Donald I. Templer and David M. Veleber
Clinical Neuropsychology (1982) 4(2): 62-66

Literature relevant to the question of whether ECT permanently injures the brain was reviewed. Similar histological findings of epileptics and patients who had received ECT were discussed. Experimental research with animals seems to have demonstrated both reversible and nonreversible pathology. Psychological test findings, even when attempting to control for possible pre-ECT differences, seem to suggest some permanent cognitive deficit. Reports of spontaneous seizures long after ECT would appear to point to permanent brain changes. Human brain autopsies sometimes indicate and sometimes do not indicate lasting effects. It was concluded that vast individual differences are salient, that massive damage in the typical ECT patient is unlikely, and that irreversible changes probably do occur in some patients.

This review centers around five areas germane to the question of whether electroconvulsive therapy (ECT) causes permanent brain pathology. Relatively indirect evidence is provided by two of these areas, the brain condition of epileptics and the examination of animal brains after experimental ECT. The other three areas are psychological testing findings with history of many ECTs, spontaneous seizures, and autopsy findings. The review does not concern the extensive literature that shows that ECT temporarily impairs cognitive functioning. Such literature eventually shows impairment beginning with the first ECT and becoming progressively worse with succeeding treatments. Improvement occurs following the course of ECT, sometimes with the tested functioning actually being higher than the pretreatment level, which is presumed to have been impaired by psychopathology such as thought disorder and depression. Reviews of this literature can be found elsewhere (American Psychiatric Association, 1978; Campbell, 1961; Dornbush, 1972; Dornbush and Williams, 1974; Harper and Wiens, 1975), as can reviews indicating that the unilateral ECT (applied to the right side) in increasing usage in recent years causes less impairment than bilateral ECT (American Psychiatric Association, 1978; d'Elia, 1974; Hurwitz, 1974; Zamora and Kaelbing, 1965). This literature is really not very relevant to the central issue of our review. It has never been disputed that cognitive impairment occurs after ECT. Even the most fervent and excathedra defenders acknowledge that "temporary" impairment occurs. It is the issue of permanency that has been controversial.

THE BRAINS OF EPILEPTICS

It would seem that if an epileptic grand mal seizure produces permanent brain changes, then an electrically induced convulsion should also do so. In fact, inspecting the evidence with respect to epileptics may provide us with a conservative perspective in regard to ECT since the latter could produce damage from the externally applied electrical current as well as from the seizure. Experimental research with animals has shown that the electric shocks (not to the head) produce more deleterious effects in the central nervous system than any other locality or system of the body. More pertinent are the studies of Small (1974) and of Laurell (1970) that found less memory impairment after inhalant induced convulsions than ECT. And, Levy, Serota and Grinker (1942) reported less EEG abnormality and intellectual impairment with pharmacologically induced convulsions. Further argument provided by Friedberg (1977) is the case (Larsen and Vraa-Jensen, l953) of a man who had been given four ECTs, but did not convulse. When he died three days later, a subarachnoid hemorrhage was found in the upper part of the left motor region at the site where an electrode had been applied.

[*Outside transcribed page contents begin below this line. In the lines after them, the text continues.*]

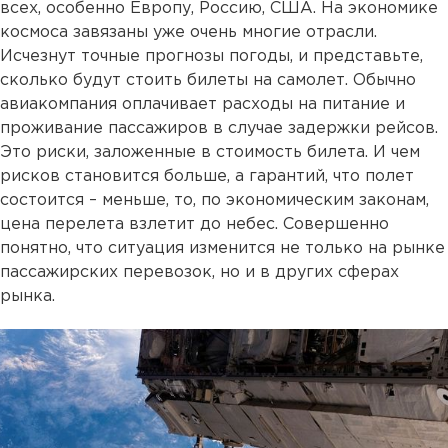
всех, особенно Европу, Россию, США. На экономике
космоса завязаны уже очень многие отрасли.
Исчезнут точные прогнозы погоды, и представьте,
сколько будут стоить билеты на самолет. Обычно
авиакомпания оплачивает расходы на питание и
проживание пассажиров в случае задержки рейсов.
Это риски, заложенные в стоимость билета. И чем
рисков становится больше, а гарантий, что полет
состоится – меньше, то, по экономическим законам,
цена перелета взлетит до небес. Совершенно
понятно, что ситуация изменится не только на рынке
пассажирских перевозок, но и в других сферах
рынка.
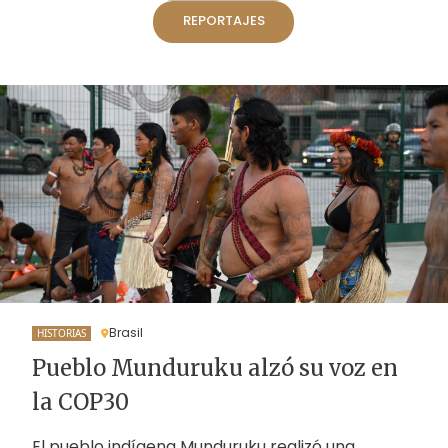
REPORTAJES
Brasil
HISTORIAS
Pueblo Munduruku alzó su voz en
la COP30
El pueblo indígena Munduruku realizó una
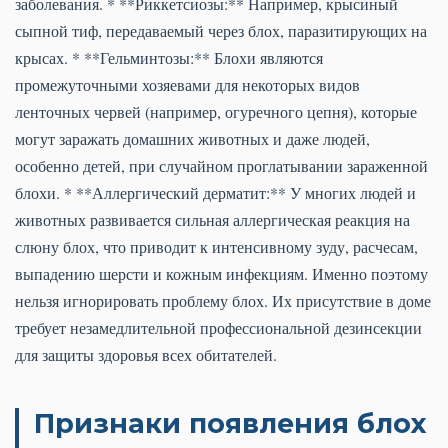
заболевания. * **Риккетсиозы:** Например, крысиный
сыпной тиф, передаваемый через блох, паразитирующих на
крысах. * **Гельминтозы:** Блохи являются
промежуточными хозяевами для некоторых видов
ленточных червей (например, огуречного цепня), которые
могут заражать домашних животных и даже людей,
особенно детей, при случайном проглатывании зараженной
блохи. * **Аллергический дерматит:** У многих людей и
животных развивается сильная аллергическая реакция на
слюну блох, что приводит к интенсивному зуду, расчесам,
выпадению шерсти и кожным инфекциям. Именно поэтому
нельзя игнорировать проблему блох. Их присутствие в доме
требует незамедлительной профессиональной дезинсекции
для защиты здоровья всех обитателей.
Признаки появления блох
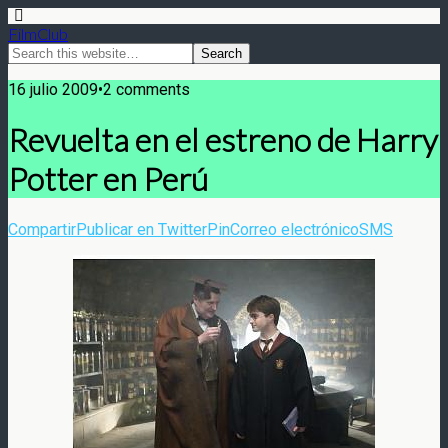
FilmClub
16 julio 2009•2 comments
Revuelta en el estreno de Harry
Potter en Perú
Compartir
Publicar en Twitter
Pin
Correo electrónico
SMS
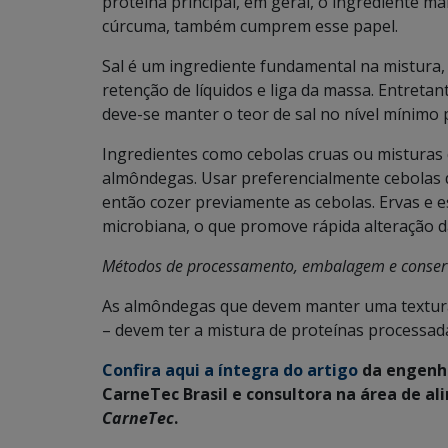
proteína principal, em geral, o ingrediente ma
cúrcuma, também cumprem esse papel.
Sal é um ingrediente fundamental na mistura
retenção de líquidos e liga da massa. Entreta
deve-se manter o teor de sal no nível mínimo p
Ingredientes como cebolas cruas ou misturas d
almôndegas. Usar preferencialmente cebolas d
então cozer previamente as cebolas. Ervas e 
microbiana, o que promove rápida alteração d
Métodos de processamento, embalagem e conse
As almôndegas que devem manter uma textura d
– devem ter a mistura de proteínas processada
Confira aqui a íntegra do artigo
da engenh
CarneTec Brasil e consultora na área de al
CarneTec
.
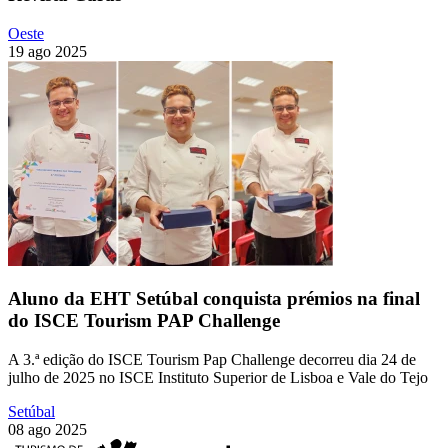
Oeste
19 ago 2025
Aluno da EHT Setúbal conquista prémios na final
do ISCE Tourism PAP Challenge
A 3.ª edição do ISCE Tourism Pap Challenge decorreu dia 24 de
julho de 2025 no ISCE Instituto Superior de Lisboa e Vale do Tejo
Setúbal
08 ago 2025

A number of post-mortem reports on epileptics, as reviewed by Meldrum, Horton, and Brierley (1974) have indicated neuronal loss and gliosis, especially in the hippocampus and temporal lobe. However, as Meldrum et al. pointed out, on the basis of these post-mortem reports, one does not know whether the damage was caused by the seizures or whether both were caused by a third factor intrinsic to the epilepsy. To clarify this issue, Meldrum et al. pharmacologically induced seizures in baboons and found cell changes that corresponded to those in human epileptics.

Gastaut and Gastaut (1976) demonstrated through brain scans that in seven of 20 cases status epilepticus produced brain atrophy. They reasoned that "Since the edema and the atrophy were unilateral or bilateral and related to the localization of the convulsions (unilateral or bilateral chronic seizures), the conclusion can be drawn that the atrophic process depends upon the epileptic process and not on the cause of the status."

A common finding in epileptics and ECT patients is noteworthy. Norman (1964) stated that it is not uncommon to find at autopsy both old and recent lesions in the brains of epileptics. Alpers and Hughes (1942) reported old and recent brain lesions associated with different series of ECT.